Au procès de 1960, un archevêque déclara
à la barre qu’il aimait que D.H. Lawrence, dans ce roman, ait redonné son caractère
sacré à l’acte sexuel. Il est vrai que ce grand romancier anglais longtemps
ravalé au rang de pornographe partageait avec Victor Hugo la conviction qu’une
rencontre sexuelle profonde et amoureuse atteignait à la transcendance. Que
cette expérience charnelle et mystique avait le pouvoir de régénérer les
amants, de les rendre à leur moi véritable. La vérité des êtres révélée par le
sexe. Dieu effleuré en baisant. Saluons cet archevêque qui fut capable de lire
un grand roman autrement qu’à travers le prisme d’un moralisme étroit, et d’en
exprimer la beauté sans détours.
«La
vie n’est acceptable que si l’esprit et le corps vivent en bonne intelligence,
s’il y a un équilibre entre eux, et s’ils éprouvent un respect naturel l’un
pour l’autre», écrivait Lawrence
en préface de son roman.
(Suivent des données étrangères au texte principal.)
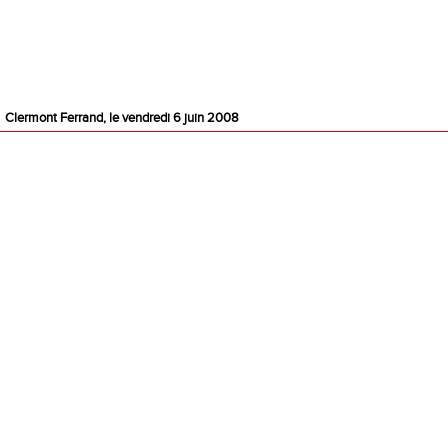
Clermont Ferrand, le vendredi 6 juin 2008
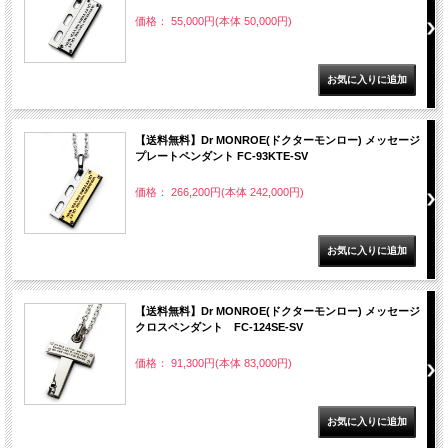
価格： 55,000円(本体 50,000円)
【送料無料】Dr MONROE(ドクターモンロー) メッセージ
プレートペンダント FC-93KTE-SV
価格： 266,200円(本体 242,000円)
【送料無料】Dr MONROE(ドクターモンロー) メッセージ
クロスペンダント FC-124SE-SV
価格： 91,300円(本体 83,000円)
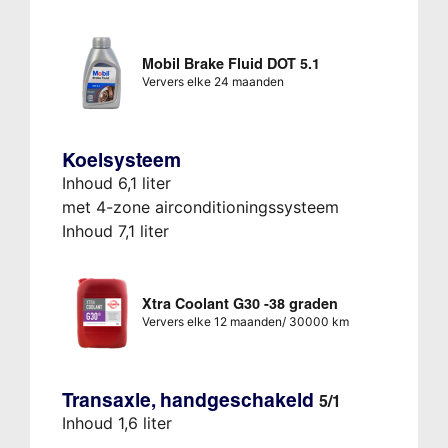
Mobil Brake Fluid DOT 5.1
Ververs elke 24 maanden
Koelsysteem
Inhoud 6,1 liter
met 4-zone airconditioningssysteem
Inhoud 7,1 liter
Xtra Coolant G30 -38 graden
Ververs elke 12 maanden/ 30000 km
Transaxle, handgeschakeld
5/1
Inhoud 1,6 liter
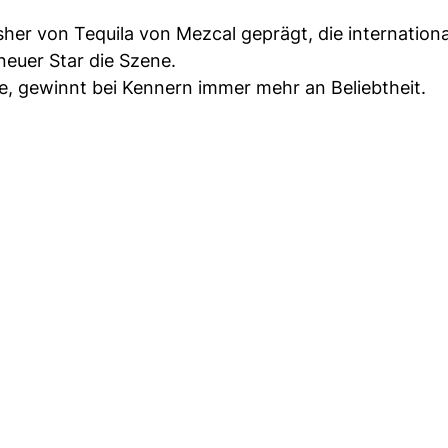
her von Tequila von Mezcal geprägt, die internationa
neuer Star die Szene.
ose, gewinnt bei Kennern immer mehr an Beliebtheit.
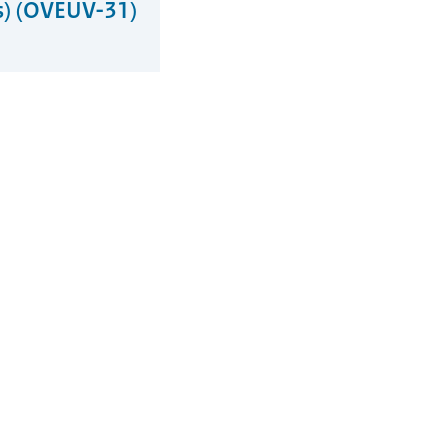
rs) (OVEUV-31)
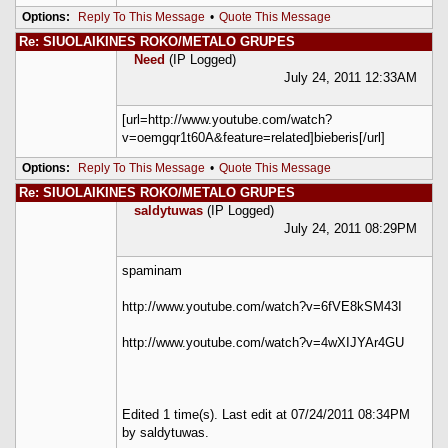
Options:
Reply To This Message
•
Quote This Message
Re: SIUOLAIKINES ROKO/METALO GRUPES
Need
(IP Logged)
July 24, 2011 12:33AM
[url=http://www.youtube.com/watch?
v=oemgqr1t60A&feature=related]bieberis[/url]
Options:
Reply To This Message
•
Quote This Message
Re: SIUOLAIKINES ROKO/METALO GRUPES
saldytuwas
(IP Logged)
July 24, 2011 08:29PM
spaminam
http://www.youtube.com/watch?v=6fVE8kSM43I
http://www.youtube.com/watch?v=4wXIJYAr4GU
Edited 1 time(s). Last edit at 07/24/2011 08:34PM
by saldytuwas.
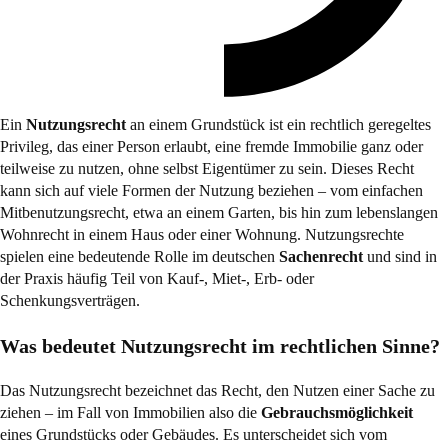
Ein
Nutzungsrecht
an einem Grundstück ist ein rechtlich geregeltes
Privileg, das einer Person erlaubt, eine fremde Immobilie ganz oder
teilweise zu nutzen, ohne selbst Eigentümer zu sein. Dieses Recht
kann sich auf viele Formen der Nutzung beziehen – vom einfachen
Mitbenutzungsrecht, etwa an einem Garten, bis hin zum lebenslangen
Wohnrecht in einem Haus oder einer Wohnung. Nutzungsrechte
spielen eine bedeutende Rolle im deutschen
Sachenrecht
und sind in
der Praxis häufig Teil von Kauf-, Miet-, Erb- oder
Schenkungsverträgen.
Was bedeutet Nutzungsrecht im rechtlichen Sinne?
Das Nutzungsrecht bezeichnet das Recht, den Nutzen einer Sache zu
ziehen – im Fall von Immobilien also die
Gebrauchsmöglichkeit
eines Grundstücks oder Gebäudes. Es unterscheidet sich vom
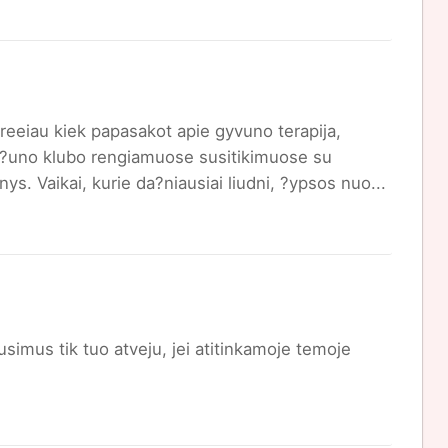
reeiau kiek papasakot apie gyvuno terapija,
vau ?uno klubo rengiamuose susitikimuose su
nys. Vaikai, kurie da?niausiai liudni, ?ypsos nuo...
usimus tik tuo atveju, jei atitinkamoje temoje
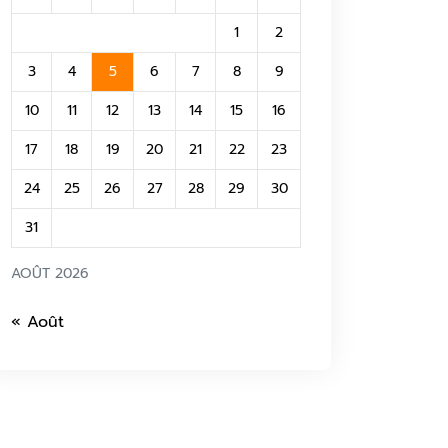
1
2
3
4
5
6
7
8
9
10
11
12
13
14
15
16
17
18
19
20
21
22
23
24
25
26
27
28
29
30
31
AOÛT 2026
« Août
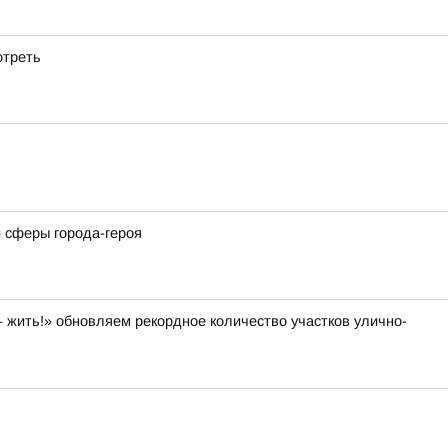
отреть
 сферы города-героя
 жить!» обновляем рекордное количество участков улично-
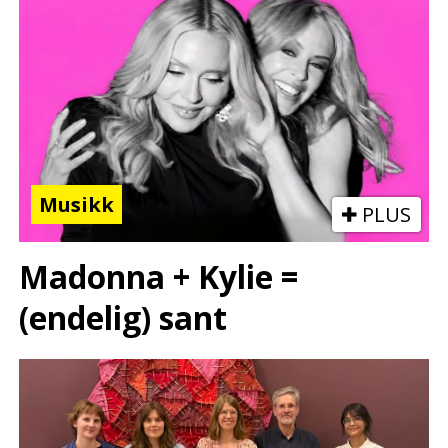
Musikk
PLUS
Madonna + Kylie =
(endelig) sant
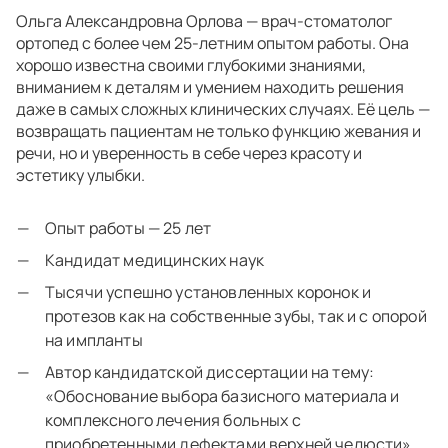
Ольга Александровна Орлова — врач-стоматолог
ортопед с более чем 25-летним опытом работы. Она
хорошо известна своими глубокими знаниями,
вниманием к деталям и умением находить решения
даже в самых сложных клинических случаях. Её цель —
возвращать пациентам не только функцию жевания и
речи, но и уверенность в себе через красоту и
эстетику улыбки.
Опыт работы — 25 лет
Кандидат медицинских наук
Тысячи успешно установленных коронок и
протезов как на собственные зубы, так и с опорой
на импланты
Автор кандидатской диссертации на тему:
«Обоснование выбора базисного материала и
комплексного лечения больных с
приобретенными дефектами верхней челюсти»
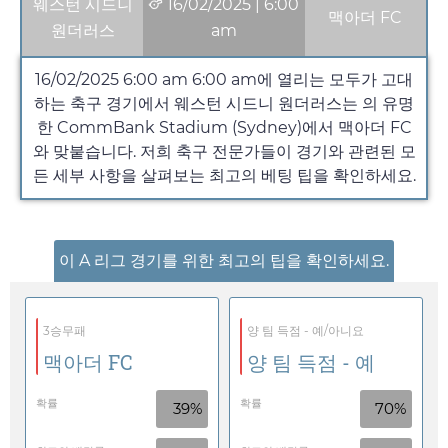
웨스턴 시드니
16/02/2025
|
6:00
맥아더 FC
원더러스
am
16/02/2025 6:00 am
6:00 am
에 열리는 모두가 고대
하는 축구 경기에서 웨스턴 시드니 원더러스는 의 유명
한 CommBank Stadium (Sydney)에서 맥아더 FC
와 맞붙습니다. 저희 축구 전문가들이 경기와 관련된 모
든 세부 사항을 살펴보는 최고의 베팅 팁을 확인하세요.
이 A 리그 경기를 위한 최고의 팁을 확인하세요.
3승무패
양 팀 득점 - 예/아니요
맥아더 FC
양 팀 득점 - 예
확률
확률
39%
70%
En tant que romancier, il observait avec crainte la
déshumanisation du monde, ce glissement de l’homme vers la machine qui allait
de pair avec l’industrialisation, le rétrécissement des forêts, le recul de la
part sauvage en chacun de nous. Dans L’Amant de Lady Chatterley, la forêt
est mangée par les mines, les usines crachant leur sinistre fumée, et cet
univers de sueur et de grisaille abrite des êtres qui ne vivent plus que
mécaniquement, à l’aveuglette. Dans ce qui reste de bois, protégés par cette
enclave éphémère, Constance Chatterley et Oliver Mellors peuvent se rencontrer,
se désirer et finalement s’aimer, affirmant la persistance d’un bonheur
terrestre délivré des convenances et de tout ce qui tue le corps et l’âme.
«Ce
n’était pas vraiment de l’amour. Ce n’était pas de la volupté. C’était une
sensualité aiguë et brûlante comme le feu, et qui transformait l’âme en amadou.
Et ce feu brûlait et détruisait les hontes les plus profondes, les plus
vieilles hontes, aux endroits les plus secrets.»
Je vous encourage à (re)découvrir ce
superbe roman, que l’on ne saurait réduire à un roman érotique bien qu’il le
soit puissamment, car il est avant tout l’histoire de la renaissance d’une
femme et de l’homme libre que cette femme débusqua au fond des bois pour le
ramener au monde. De quoi bien démarrer cette année qui, je l’espère, sera
heureuse et féconde pour le corps et pour l’esprit.